Déjà controversé à son époque
On lui reproche aussi son soutien aux Jeux olympiques de Berlin en 1936, organisés par le régime nazi en Allemagne. "Peut-être qu'il y avait aussi une fascination dans la mise en scène, le sens du spectacle, peut-être que ça correspondait parfaitement à ce qu'il souhaitait", note Sylvain Bouchet, qui rappelle l'intérêt du baron pour les codes de la chevalerie.
Alors que Pierre de Coubertin a quitté la présidence du CIO en 1925 et s'est retrouvé écarté de son projet, "les organisateurs [des Jeux de Berlin] vont essayer de le séduire, lui faire la promesse d'aller soutenir sa candidature pour le Prix de Nobel de la Paix 1937, qu'il n'aura jamais, vont lui donner de l'argent, lui demander ses souhaits de musique pour les cérémonies d'ouverture et de clôture, donc il est un peu flatté", retrace l'historien."Ce qui l'a enthousiasmé, c'est de voir pour la première fois un pays mettre des moyens exceptionnels pour recevoir les JO, construire le plus grand stade d'athlétisme de l'époque", estime, de son côté, Diane de Navacelle de Coubertin à l'AFP.

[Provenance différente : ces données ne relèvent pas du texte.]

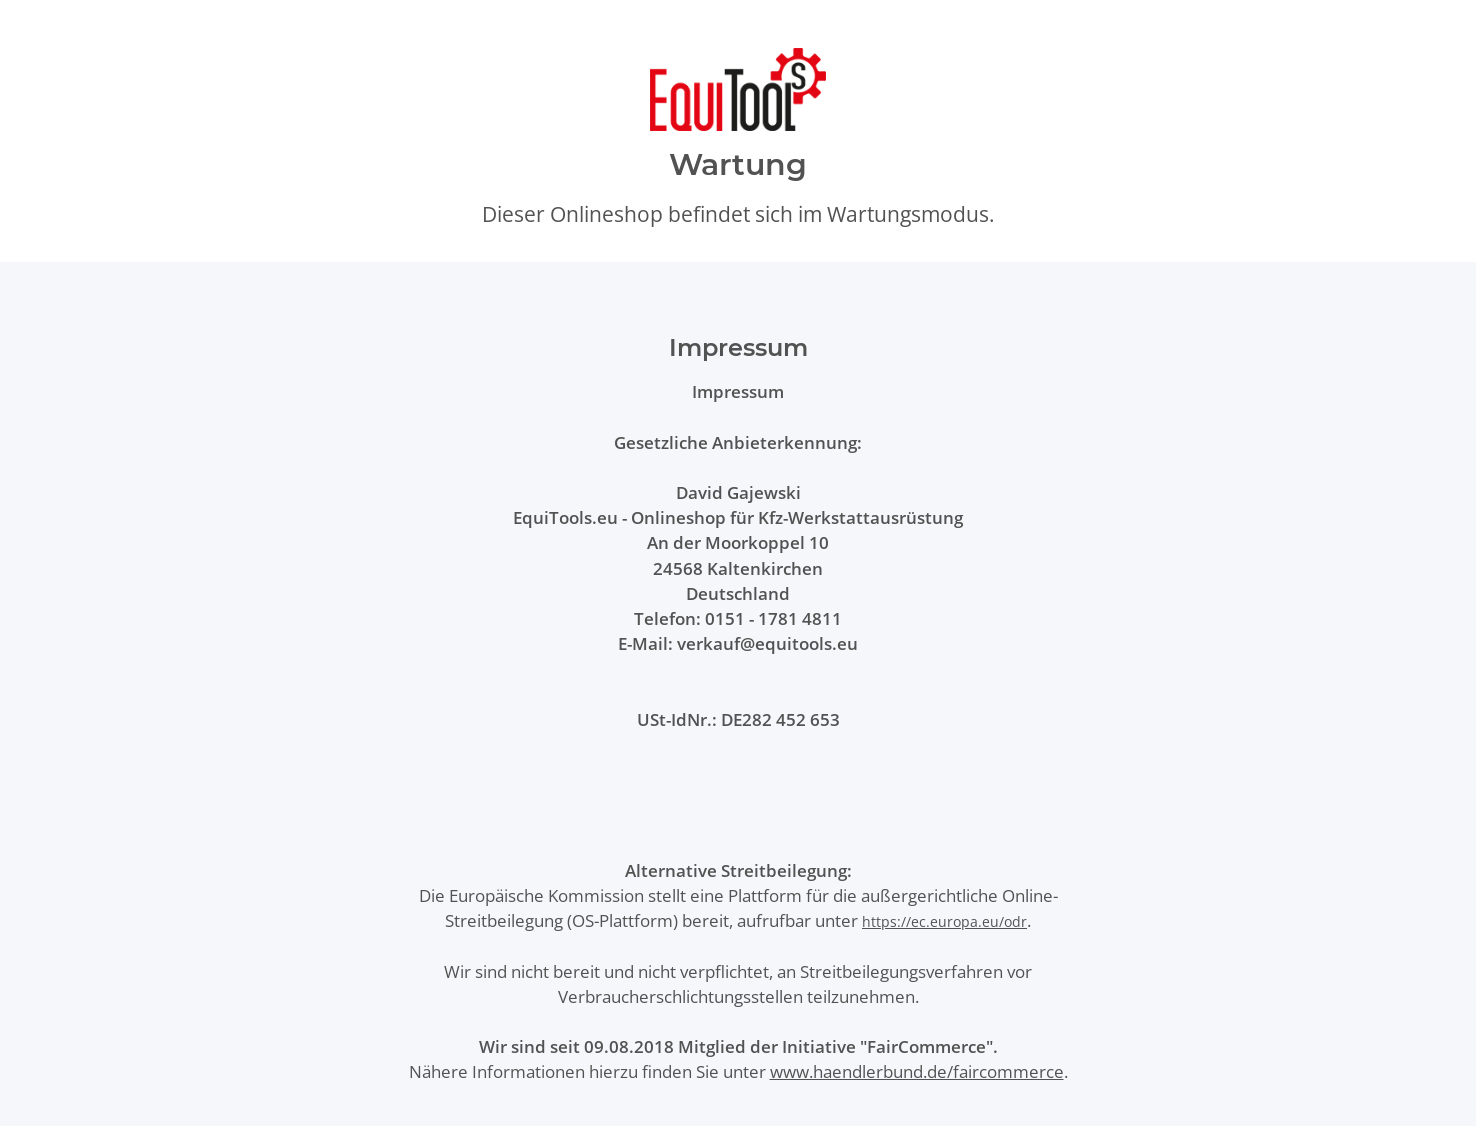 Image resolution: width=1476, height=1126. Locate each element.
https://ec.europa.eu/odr (944, 921)
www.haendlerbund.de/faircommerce (917, 1071) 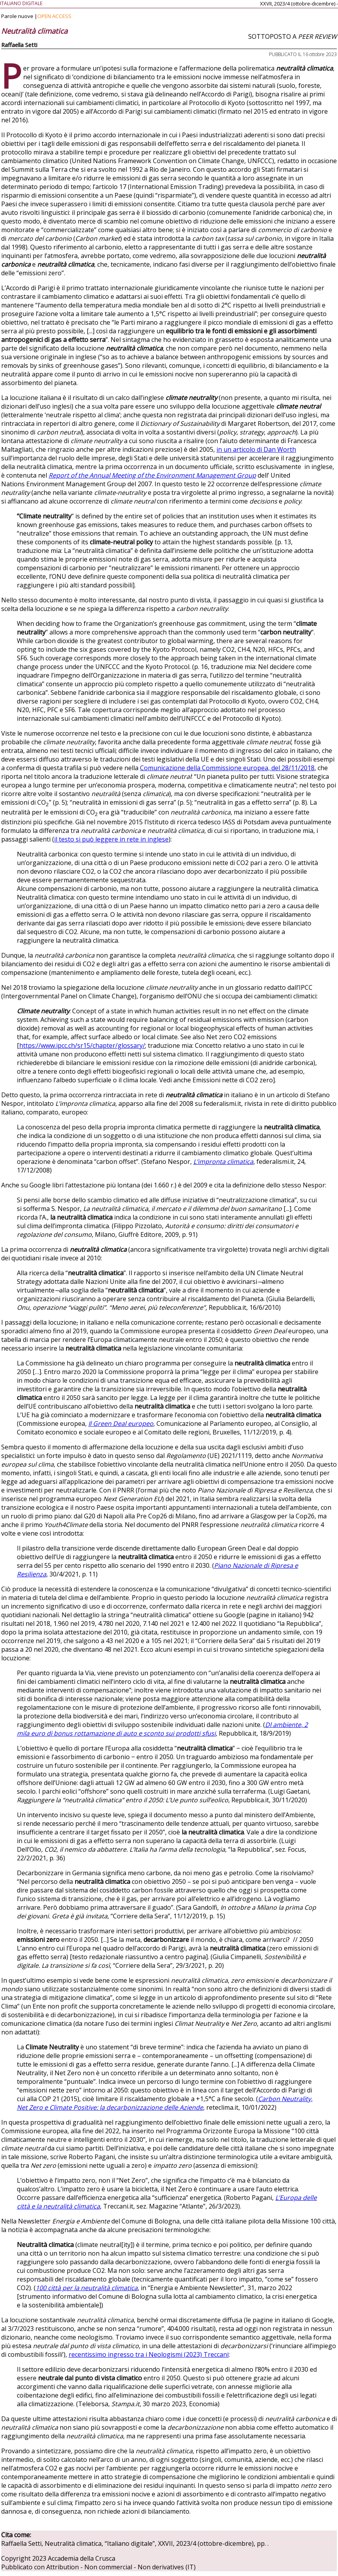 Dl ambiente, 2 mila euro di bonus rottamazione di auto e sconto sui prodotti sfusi (162, 1729)
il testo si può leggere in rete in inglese (111, 839)
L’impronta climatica (223, 1161)
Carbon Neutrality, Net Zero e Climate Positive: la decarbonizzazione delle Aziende (165, 2103)
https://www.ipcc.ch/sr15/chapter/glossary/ (82, 1045)
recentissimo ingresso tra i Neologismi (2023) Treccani (149, 2354)
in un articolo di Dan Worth (256, 449)
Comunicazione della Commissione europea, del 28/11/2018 (227, 768)
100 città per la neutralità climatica (87, 2287)
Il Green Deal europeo (120, 1423)
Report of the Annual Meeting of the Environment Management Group (152, 475) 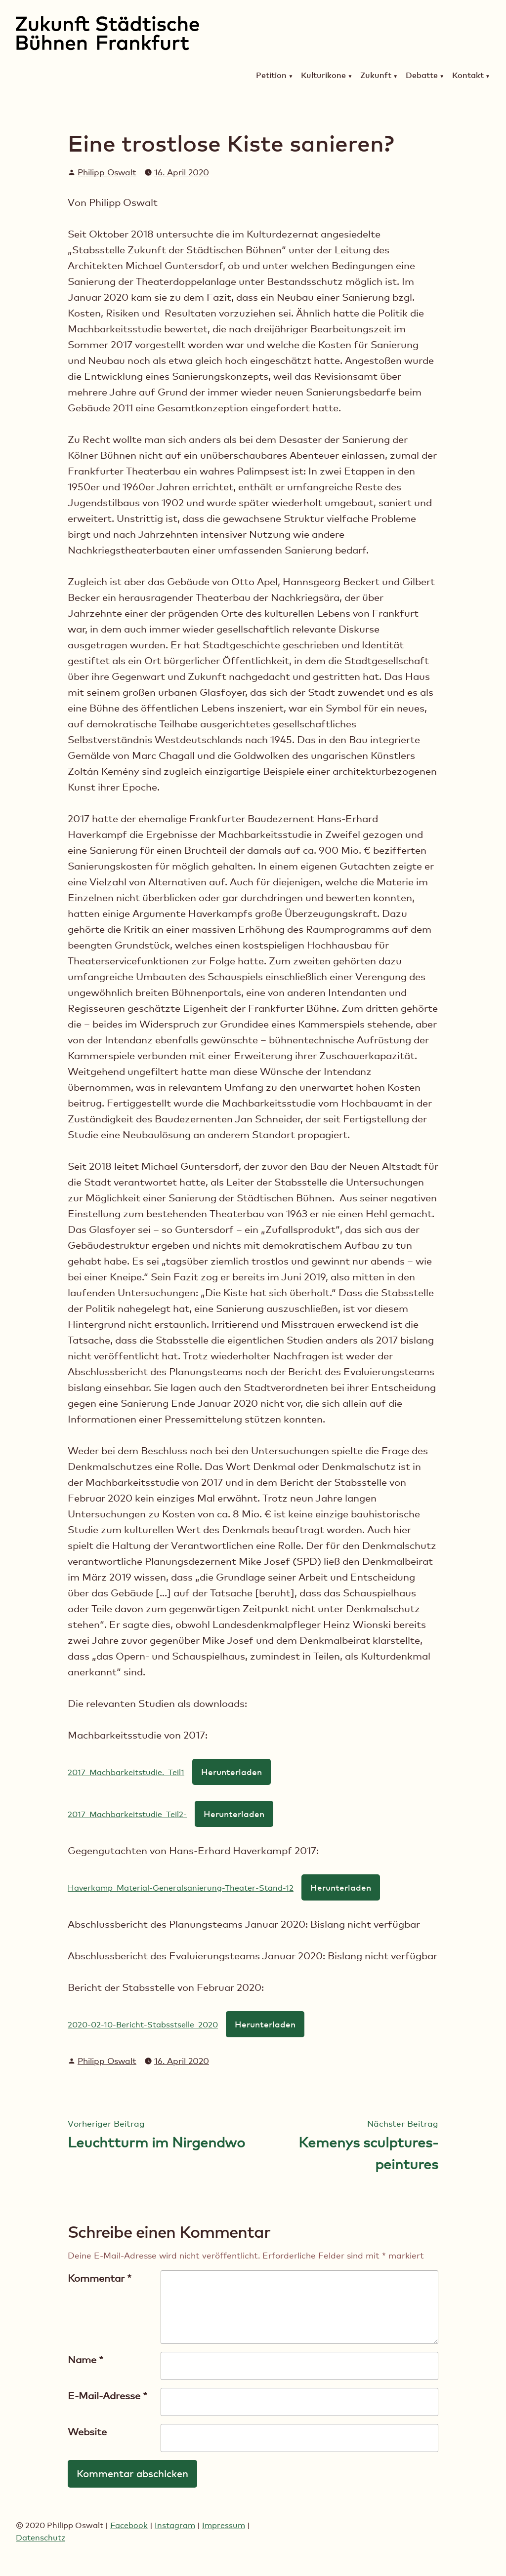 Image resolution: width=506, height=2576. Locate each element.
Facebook (129, 2525)
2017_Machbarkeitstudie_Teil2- (127, 1814)
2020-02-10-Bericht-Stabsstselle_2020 (143, 2024)
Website (87, 2432)
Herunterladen (231, 1771)
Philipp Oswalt (107, 172)
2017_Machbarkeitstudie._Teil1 (126, 1772)
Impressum (223, 2525)
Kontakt (468, 75)
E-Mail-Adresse (107, 2396)
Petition (271, 75)
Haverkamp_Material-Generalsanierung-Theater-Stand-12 (181, 1888)
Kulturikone (323, 75)
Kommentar (99, 2278)
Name (85, 2360)
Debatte (422, 75)
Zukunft (375, 75)
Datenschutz (40, 2537)
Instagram (175, 2525) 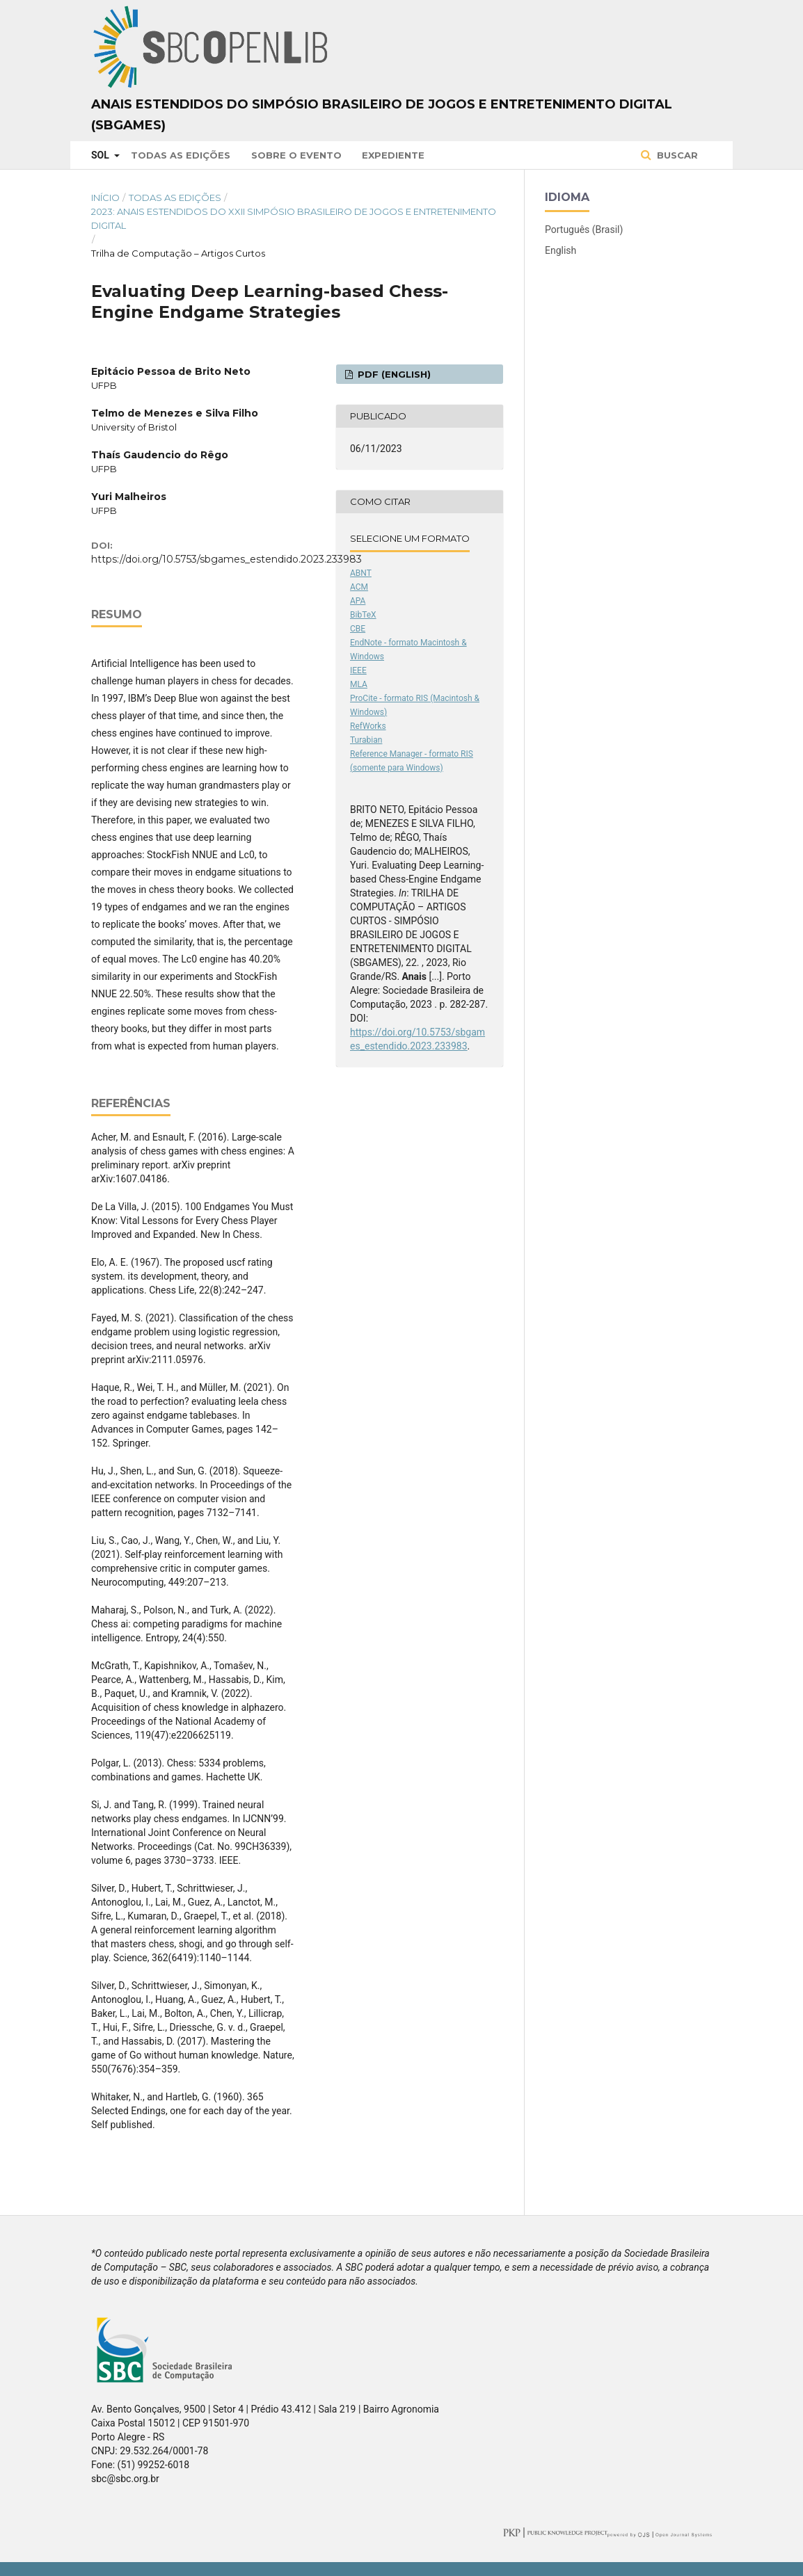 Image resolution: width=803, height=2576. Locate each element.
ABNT (361, 573)
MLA (358, 684)
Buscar (676, 155)
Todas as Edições (180, 155)
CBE (357, 629)
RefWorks (368, 726)
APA (357, 601)
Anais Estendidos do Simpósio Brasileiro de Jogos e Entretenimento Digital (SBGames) (381, 115)
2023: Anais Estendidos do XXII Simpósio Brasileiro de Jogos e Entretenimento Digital (293, 218)
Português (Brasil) (584, 229)
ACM (359, 587)
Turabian (366, 740)
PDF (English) (393, 374)
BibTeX (363, 615)
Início (105, 197)
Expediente (393, 155)
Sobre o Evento (296, 155)
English (560, 250)
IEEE (358, 670)
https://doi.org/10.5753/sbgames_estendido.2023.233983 (226, 559) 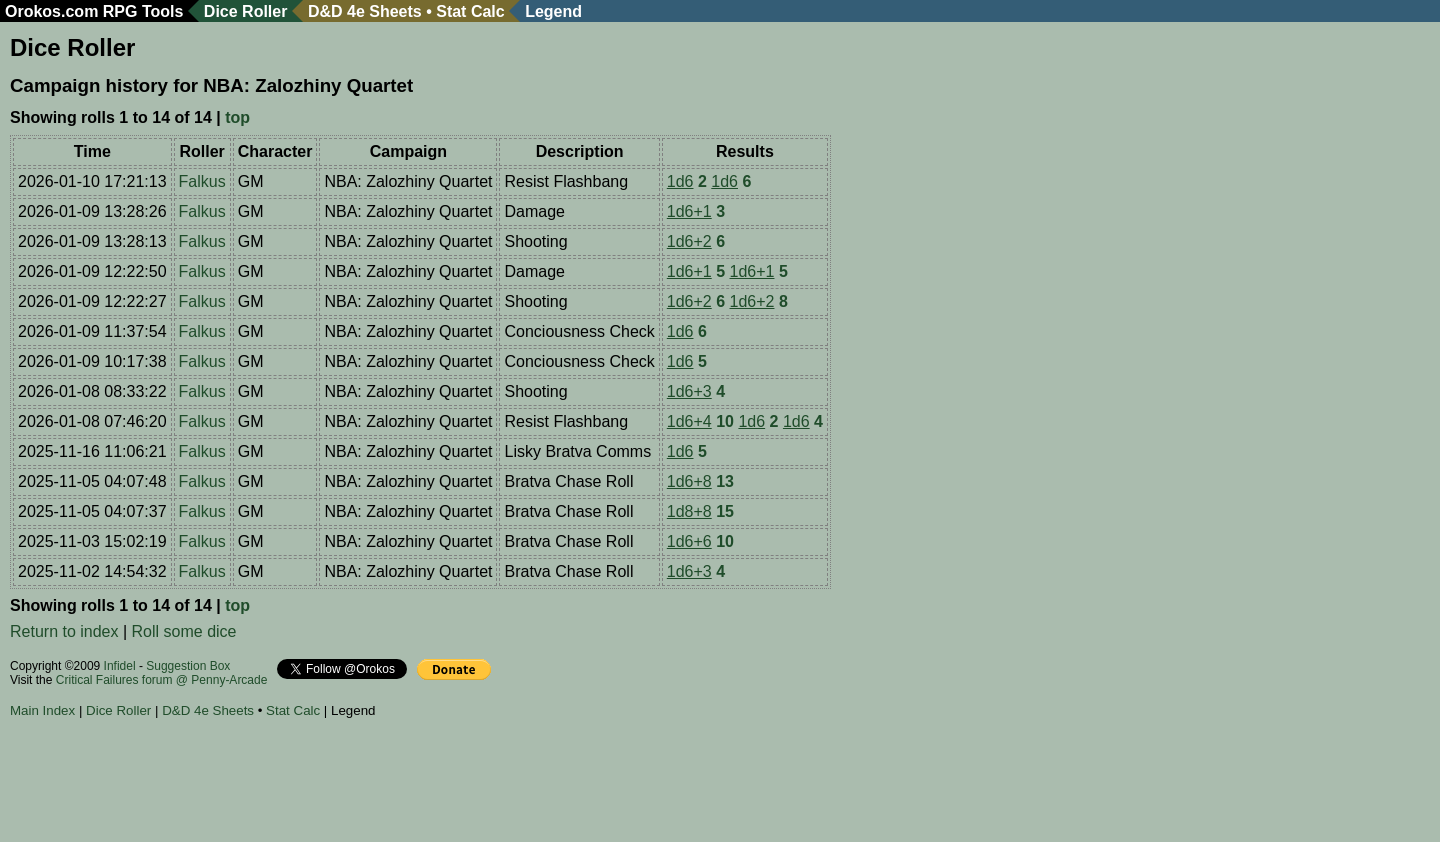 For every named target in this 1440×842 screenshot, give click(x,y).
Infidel (120, 666)
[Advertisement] (374, 783)
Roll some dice (184, 631)
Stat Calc (470, 11)
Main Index (42, 710)
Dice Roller (246, 11)
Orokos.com (51, 11)
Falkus (202, 181)
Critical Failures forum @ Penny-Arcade (162, 680)
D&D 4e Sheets (365, 11)
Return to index (64, 631)
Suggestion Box (188, 666)
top (237, 117)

"Il faut aussi se remettre dans le contexte de ce personnage, complètement isolé, sans le sou sur la fin de sa vie. Les Allemands ont très bien su mettre à profit cet isolement de Pierre de Coubertin."
Sylvian Bouchet, historien du sportà franceinfo: sport
Personnalité de premier plan, le baron Pierre de Coubertin a aussi été controversé de son vivant. Malmené par des opposants à son projet de Jeux modernes, par les Grecs qui auraient souhaité les accueillir tous les quatre ans à Athènes, on lui reproche aussi une nostalgie trop poussée. "Il sera toujours jugé comme quelqu'un qui avait un regard trop tourné vers le passé, et ça va lui être reproché de son vivant", assure Sylvain Bouchet, qui explique que dans une France de la IIIe République, "on s'est toujours méfié de sa particule". "Il faut certes le replacer dans un contexte historique, mais même à son époque, il n'a jamais été à l'avant-garde, il n'a jamais été un progressiste, et sur certains sujets il est plutôt réactionnaire, en tout cas conservateur", décrypte l'historien du sport Patrick Clastres à l'AFP.
De quoi nourrir une relation compliquée entre Pierre de Coubertin et son pays, qui perdure encore, malgré les plus de 600 lieux qui portent son nom sur le territoire. "La France n'a jamais été à l'aise avec l'héritage de Coubertin, d'ailleurs il n'a jamais eu la légion d'honneur. Ça signifie que de son vivant, il a toujours été plus ou moins écarté, ambigu, comme personnage", note Sylvain Bouchet. Bien plus reconnu à l'international, selon l'historien, il est d'ailleurs parti s'installer en 1925 à Lausanne après avoir perdu la présidence du CIO, où il est enterré.